Muckle-Wells Syndrome (MWS) is a rare genetic connective tissue disorder that affects the skin, joints, and kidneys. It is characterized by recurrent episodes of hives, fever, chills, and joint pain. It is caused by a mutation in the NLRP3 gene, which affects the body's immune system and affects other organs and tissues. The disease is more common in people of European descent.

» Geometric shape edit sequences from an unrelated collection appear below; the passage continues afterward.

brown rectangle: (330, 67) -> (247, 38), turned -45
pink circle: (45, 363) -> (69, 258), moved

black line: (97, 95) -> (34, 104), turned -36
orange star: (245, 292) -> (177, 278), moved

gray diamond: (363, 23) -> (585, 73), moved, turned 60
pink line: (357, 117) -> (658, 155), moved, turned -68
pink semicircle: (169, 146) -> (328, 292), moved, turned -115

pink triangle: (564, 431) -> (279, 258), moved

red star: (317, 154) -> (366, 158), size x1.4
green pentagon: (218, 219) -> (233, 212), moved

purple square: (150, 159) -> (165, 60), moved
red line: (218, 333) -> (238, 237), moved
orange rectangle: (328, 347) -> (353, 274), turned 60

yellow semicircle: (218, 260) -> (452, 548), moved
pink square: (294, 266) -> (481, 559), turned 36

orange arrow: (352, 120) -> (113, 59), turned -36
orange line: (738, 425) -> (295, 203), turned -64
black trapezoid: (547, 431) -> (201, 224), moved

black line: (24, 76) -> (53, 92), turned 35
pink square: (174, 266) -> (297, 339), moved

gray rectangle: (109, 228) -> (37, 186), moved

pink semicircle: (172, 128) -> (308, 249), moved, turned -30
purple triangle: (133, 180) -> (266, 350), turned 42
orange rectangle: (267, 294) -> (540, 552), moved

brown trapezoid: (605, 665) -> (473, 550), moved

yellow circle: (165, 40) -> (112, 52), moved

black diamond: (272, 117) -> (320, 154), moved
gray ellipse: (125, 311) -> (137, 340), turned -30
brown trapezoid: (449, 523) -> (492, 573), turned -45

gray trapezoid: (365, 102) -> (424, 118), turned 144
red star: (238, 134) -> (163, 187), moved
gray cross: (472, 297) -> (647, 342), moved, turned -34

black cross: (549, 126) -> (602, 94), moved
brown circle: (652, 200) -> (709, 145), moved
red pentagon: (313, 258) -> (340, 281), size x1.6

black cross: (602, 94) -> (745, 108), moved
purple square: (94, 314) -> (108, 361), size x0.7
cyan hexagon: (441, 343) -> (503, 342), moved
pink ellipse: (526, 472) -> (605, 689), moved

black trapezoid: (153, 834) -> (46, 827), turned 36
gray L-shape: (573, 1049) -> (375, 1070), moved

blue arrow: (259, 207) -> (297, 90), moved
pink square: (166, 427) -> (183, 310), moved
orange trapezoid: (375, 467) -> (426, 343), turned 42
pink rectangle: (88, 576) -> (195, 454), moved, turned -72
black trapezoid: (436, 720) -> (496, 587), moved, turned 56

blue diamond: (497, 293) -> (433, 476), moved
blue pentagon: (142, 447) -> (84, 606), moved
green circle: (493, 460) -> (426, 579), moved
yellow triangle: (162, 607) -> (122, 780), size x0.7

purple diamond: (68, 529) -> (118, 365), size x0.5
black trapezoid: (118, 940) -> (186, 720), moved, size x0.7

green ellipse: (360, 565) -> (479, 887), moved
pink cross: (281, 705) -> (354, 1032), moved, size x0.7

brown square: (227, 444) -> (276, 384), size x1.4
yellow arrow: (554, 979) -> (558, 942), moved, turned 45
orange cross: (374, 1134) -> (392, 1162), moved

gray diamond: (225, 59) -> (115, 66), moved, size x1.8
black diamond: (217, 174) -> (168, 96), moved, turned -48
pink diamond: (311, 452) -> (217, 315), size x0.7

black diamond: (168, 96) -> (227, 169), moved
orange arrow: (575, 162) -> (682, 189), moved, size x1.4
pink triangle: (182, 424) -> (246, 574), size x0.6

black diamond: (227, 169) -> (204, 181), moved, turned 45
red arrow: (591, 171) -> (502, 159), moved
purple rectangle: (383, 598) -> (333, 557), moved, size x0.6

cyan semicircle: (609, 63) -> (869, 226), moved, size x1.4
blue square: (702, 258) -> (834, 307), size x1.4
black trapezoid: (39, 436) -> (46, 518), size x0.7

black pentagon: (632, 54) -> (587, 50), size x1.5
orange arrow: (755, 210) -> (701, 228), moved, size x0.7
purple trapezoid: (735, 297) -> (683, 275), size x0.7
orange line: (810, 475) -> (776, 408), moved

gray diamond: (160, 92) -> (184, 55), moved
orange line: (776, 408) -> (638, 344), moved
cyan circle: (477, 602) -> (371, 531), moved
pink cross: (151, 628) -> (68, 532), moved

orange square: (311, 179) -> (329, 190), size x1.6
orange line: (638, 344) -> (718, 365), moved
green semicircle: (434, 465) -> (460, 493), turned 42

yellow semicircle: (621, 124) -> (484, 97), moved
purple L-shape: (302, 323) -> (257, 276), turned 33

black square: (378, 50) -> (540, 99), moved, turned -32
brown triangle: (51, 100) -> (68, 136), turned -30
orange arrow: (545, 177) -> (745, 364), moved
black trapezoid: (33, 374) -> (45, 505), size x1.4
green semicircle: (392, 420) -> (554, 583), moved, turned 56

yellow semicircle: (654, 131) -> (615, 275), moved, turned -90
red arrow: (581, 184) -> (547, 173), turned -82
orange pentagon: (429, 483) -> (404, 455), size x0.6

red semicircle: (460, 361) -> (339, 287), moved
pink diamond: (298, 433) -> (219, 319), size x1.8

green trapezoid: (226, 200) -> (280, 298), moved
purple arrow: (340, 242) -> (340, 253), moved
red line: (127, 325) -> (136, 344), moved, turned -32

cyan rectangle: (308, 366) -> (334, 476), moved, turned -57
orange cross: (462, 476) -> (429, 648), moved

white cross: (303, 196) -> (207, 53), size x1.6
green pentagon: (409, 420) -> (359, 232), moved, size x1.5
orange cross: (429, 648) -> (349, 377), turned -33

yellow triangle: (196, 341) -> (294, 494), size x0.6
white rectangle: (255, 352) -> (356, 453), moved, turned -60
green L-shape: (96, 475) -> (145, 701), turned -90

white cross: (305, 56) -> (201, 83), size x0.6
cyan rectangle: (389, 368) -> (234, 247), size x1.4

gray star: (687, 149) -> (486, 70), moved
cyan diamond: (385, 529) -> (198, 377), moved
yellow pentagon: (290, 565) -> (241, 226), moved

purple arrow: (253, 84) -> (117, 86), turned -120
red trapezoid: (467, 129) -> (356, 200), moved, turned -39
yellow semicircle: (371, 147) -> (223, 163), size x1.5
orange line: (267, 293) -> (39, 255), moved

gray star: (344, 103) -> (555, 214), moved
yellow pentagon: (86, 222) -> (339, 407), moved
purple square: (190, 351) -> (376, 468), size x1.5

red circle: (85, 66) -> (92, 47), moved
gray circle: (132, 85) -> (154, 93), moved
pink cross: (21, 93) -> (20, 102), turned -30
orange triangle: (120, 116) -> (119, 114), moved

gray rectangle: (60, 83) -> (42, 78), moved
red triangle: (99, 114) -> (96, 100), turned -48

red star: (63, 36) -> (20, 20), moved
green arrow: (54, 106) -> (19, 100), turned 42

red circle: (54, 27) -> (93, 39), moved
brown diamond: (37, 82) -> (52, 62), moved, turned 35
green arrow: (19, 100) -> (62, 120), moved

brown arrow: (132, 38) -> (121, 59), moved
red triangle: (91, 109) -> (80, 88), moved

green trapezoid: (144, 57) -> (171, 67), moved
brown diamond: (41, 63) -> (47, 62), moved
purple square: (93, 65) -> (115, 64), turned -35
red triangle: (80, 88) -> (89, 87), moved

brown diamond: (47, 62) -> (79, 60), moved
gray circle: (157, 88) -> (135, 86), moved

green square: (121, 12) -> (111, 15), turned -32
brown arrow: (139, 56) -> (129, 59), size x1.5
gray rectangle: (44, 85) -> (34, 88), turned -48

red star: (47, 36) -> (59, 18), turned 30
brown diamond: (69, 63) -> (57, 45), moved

Symptoms of Muckle-Wells Syndrome
The main symptoms of Muckle-Wells Syndrome include:
- Frequent episodes of hives (urticaria)
- Fever, with temperatures reaching up to 104°F
- Chills
- Joint pain and swelling
- Fatigue
- Muscle weakness and/or pain
- Headache
- Mouth sores
- Red eyes
- Breathing difficulties
- Kidney problems (nephropathy)
Diagnosis and Treatment of Muckle-Wells Syndrome
The diagnosis of Muckle-Wells Syndrome is based on family history, physical examination, blood tests, and skin biopsy. Molecular testing may also be used to diagnose the disorder.
Treatment of Muckle-Wells Syndrome is focused on controlling the symptoms, such as reducing the fever, managing the hives, and relieving the joint pain. Patients may also be prescribed medication to reduce inflammation and prevent kidney problems. In some cases, additional treatments such as physical therapy and topical antihistamines may be used.